■ What you need to do ■
Keep images out and repeat all data exactly.

■ Extracted information ■
*** Block opens ***
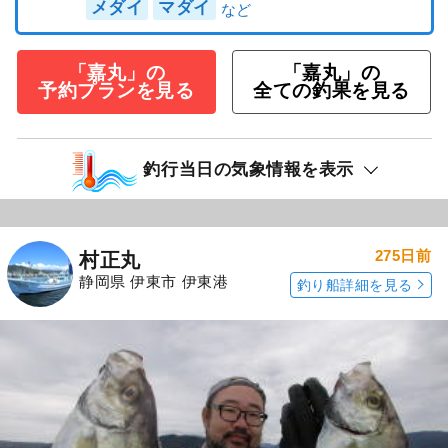
メダイ
マダイ
「嘉丸」の
「嘉丸」の
予約プランを見る
全ての釣果を見る
釣行当日の気象情報を表示
275日前
村正丸
静岡県 伊東市 伊東港
釣り船詳細を見る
*** Block closes ***
■ Task solution ■
メダイ
マダイ
「嘉丸」の
「嘉丸」の
予約プランを見る
全ての釣果を見る
釣行当日の気象情報を表示
275日前
村正丸
静岡県 伊東市 伊東港
釣り船詳細を見る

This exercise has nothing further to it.